= Subnetwork Access Protocol =

Network protocol

The Subnetwork Access Protocol (SNAP) is a mechanism for multiplexing. On networks using IEEE 802.2 LLC, more protocols than can be distinguished by the eight-bit 802.2 Service Access Point (SAP) fields. SNAP supports identifying protocols by EtherType field values; it also supports vendor-private protocol identifier spaces. It is used with IEEE 802.3, IEEE 802.4, IEEE 802.5, IEEE 802.11 and other IEEE 802 physical network layers, as well as with non-IEEE 802 physical network layers such as FDDI that use 802.2 LLC.

The SNAP and LSAP fields are added to the packets at the transmitting node in order to allow the receiving node to pass each received frame to an appropriate device driver which understands the given protocol.

==Background==
The OSI model uses a Service Access Point (SAP) to define the communication between layers (like Network, Transport, Session, and the other layers of the seven-layer model), that is to identify which protocol should process an incoming message. Within a given layer, programs can exchange data by a mutually agreed-upon protocol mechanism. A pair of programs that do not support a common protocol cannot communicate with each other. Thus for multiple protocols to coexist within a layer, it is necessary to determine which protocol is invoked to process a service data unit delivered by the lower layer.

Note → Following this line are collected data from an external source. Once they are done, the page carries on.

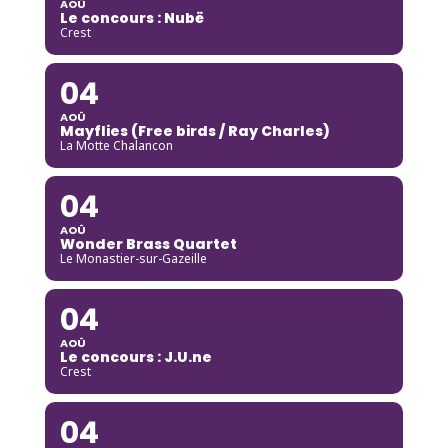
AOÛ
Le concours : Nubë
Crest
04
AOÛ
Mayflies (Free birds / Ray Charles)
La Motte Chalancon
04
AOÛ
Wonder Brass Quartet
Le Monastier-sur-Gazeille
04
AOÛ
Le concours : J.U.ne
Crest
04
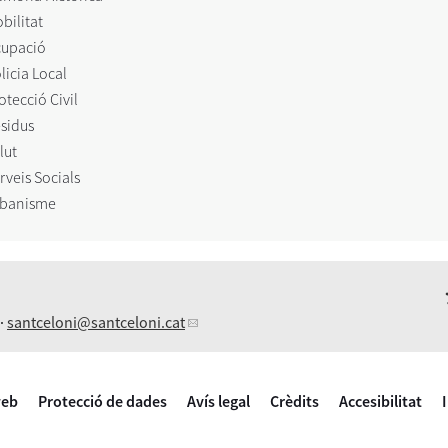
bilitat
upació
licia Local
otecció Civil
sidus
lut
rveis Socials
banisme
 ·
santceloni
@santceloni.cat
web
Protecció de dades
Avís legal
Crèdits
Accesibilitat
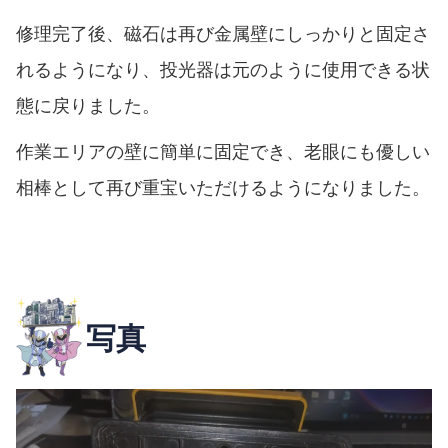
修理完了後、磁石は再び金属壁にしっかりと固定さ
れるようになり、投光器は元のように使用できる状
態に戻りました。
作業エリアの壁に簡単に固定でき、老眼にも優しい
相棒として再び重宝いただけるようになりました。
写真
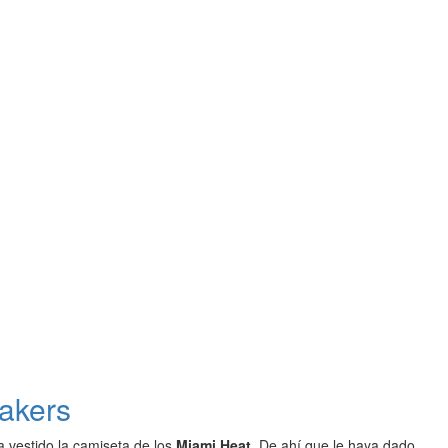
akers
 vestido la camiseta de los
Miami Heat
. De ahí que le haya dado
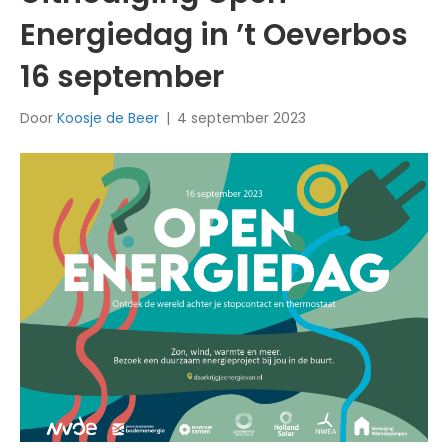
Energiedag in ’t Oeverbos
16 september
Door
Koosje de Beer
|
4 september 2023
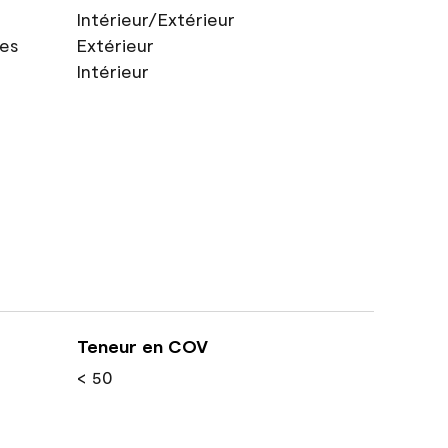
Intérieur/Extérieur
res
Extérieur
Intérieur
Teneur en COV
< 50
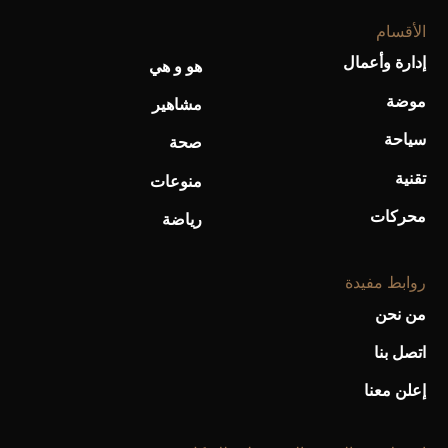
الأقسام
إدارة وأعمال
هو و هي
موضة
مشاهير
سياحة
صحة
تقنية
منوعات
محركات
رياضة
روابط مفيدة
من نحن
اتصل بنا
إعلن معنا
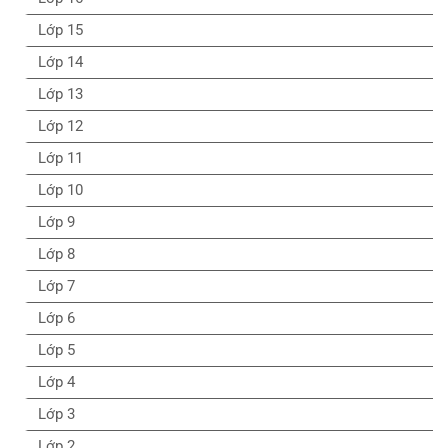
Lớp 15
Lớp 14
Lớp 13
Lớp 12
Lớp 11
Lớp 10
Lớp 9
Lớp 8
Lớp 7
Lớp 6
Lớp 5
Lớp 4
Lớp 3
Lớp 2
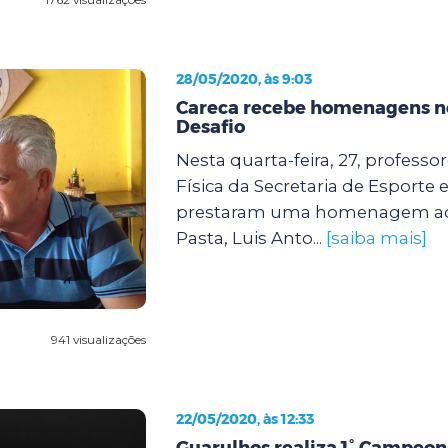
28/05/2020, às 9:03
Careca recebe homenagens n
Desafio
Nesta quarta-feira, 27, profess
Física da Secretaria de Esporte e
prestaram uma homenagem ao 
Pasta, Luis Anto...
[saiba mais]
941 visualizações
22/05/2020, às 12:33
Guarulhos realiza 1° Campeona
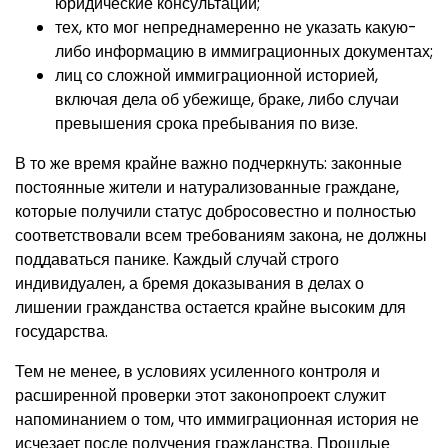
юридические консультации;
тех, кто мог непреднамеренно не указать какую-
либо информацию в иммиграционных документах;
лиц со сложной иммиграционной историей,
включая дела об убежище, браке, либо случаи
превышения срока пребывания по визе.
В то же время крайне важно подчеркнуть: законные
постоянные жители и натурализованные граждане,
которые получили статус добросовестно и полностью
соответствовали всем требованиям закона, не должны
поддаваться панике. Каждый случай строго
индивидуален, а бремя доказывания в делах о
лишении гражданства остается крайне высоким для
государства.
Тем не менее, в условиях усиленного контроля и
расширенной проверки этот законопроект служит
напоминанием о том, что иммиграционная история не
исчезает после получения гражданства. Прошлые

The most common reference to SAP, including a Source Service Access Point (SSAP) and a Destination Service Access Point (DSAP) refers to the boundary between the Data Link Layer and the Network Layer. It is common to think of SAP only in terms of its use at Layer 2, specifically in its Logical Link Control (LLC) sub-layer as defined in the IEEE 802.2 standards. Link Service Access Point (LSAP) includes both Destination Service Access Point (DSAP) and Source Service Access Point (SSAP). It enables a MAC station to communicate with upper layers via different protocols.

Standard Network layer protocols have been assigned reserved LLC addresses, as recorded in ISO/IEC TR 11802-1. One half of the LLC address space is reserved for such assignment. Other protocols are accommodated in two ways. One way is by local assignment of LSAPs, for which the other half of the LLC address space is available.
The second way is to use a particular reserved LLC address value that has been assigned for use in conjunction with the Sub-network Access Protocol (SNAP) is called the SNAP address. The SNAP address identifies, at each MAC SAP, a single LSAP. Thus, each protocol using SNAP must employ a protocol identifier.

==Use==
The SNAP is an extension of the 802.2 LLC specified in the IEEE 802 Overview and Architecture document. The 5-octet SNAP header follows the 802.2 LLC header if the destination SAP (DSAP) and the source SAP (SSAP) contain hexadecimal values of AA or AB:

| 802.2 LLC Header |  |  | SNAP extension |  |
|---|---|---|---|---|
| DSAP | SSAP | Control | OUI | Protocol ID |
| 1 octet | 1 octet | 1 or 2 octets | 3 octets | 2 octets |

The SNAP header consists of a 3-octet IEEE organizationally unique identifier (OUI) followed by a 2-octet protocol ID. If the OUI is zero, the protocol ID is the registered EtherType value for the protocol running on top of SNAP. If the OUI is an OUI for a particular organization, the protocol ID is a value assigned by that organization to the protocol running on top of SNAP.

SNAP is usually used with Unnumbered Information 802.2 protocol data units (PDUs), with a control field value of 3, and the LSAP values are usually hexadecimal AA, so the 802.2 LLC header for a SNAP packet is usually AA AA 03; however, SNAP can be used with other PDU types as well.

On Ethernet, the 8 octets occupied by the LLC and SNAP headers reduce the size of the available payload for protocols such as the Internet Protocol to 1492 bytes, compared to the use of the Ethernet II framing; therefore, for protocols that have EtherType values, packets are usually transmitted with Ethernet II headers rather than with LLC and SNAP headers. On other network types, the LLC and SNAP headers are required in order to multiplex different protocols on the link layer, as the MAC layer doesn't itself have an EtherType field, so there's no alternative framing that would have a larger available payload.

One might ask, "why is a separate sub-network header necessary?". The answer is that it was to augment a decision made during the layout of the LLC header. At the time that the LLC header was being designed, it was thought that a single octet (256 possible values) in the header would be enough to specify all the protocol values that vendors would want to register. As the values began to be reserved, it was discovered that the LLC header would soon run out of open values. The hexadecimal AA and AB values were reserved, and an additional header—the SNAP header—was developed; it can support all EtherType values and multiple spaces of private protocol values.

IP datagrams and ARP datagrams are transmitted over IEEE 802 networks using LLC and SNAP headers, except on Ethernet/IEEE 802.3, where they are transmitted with Ethernet II headers.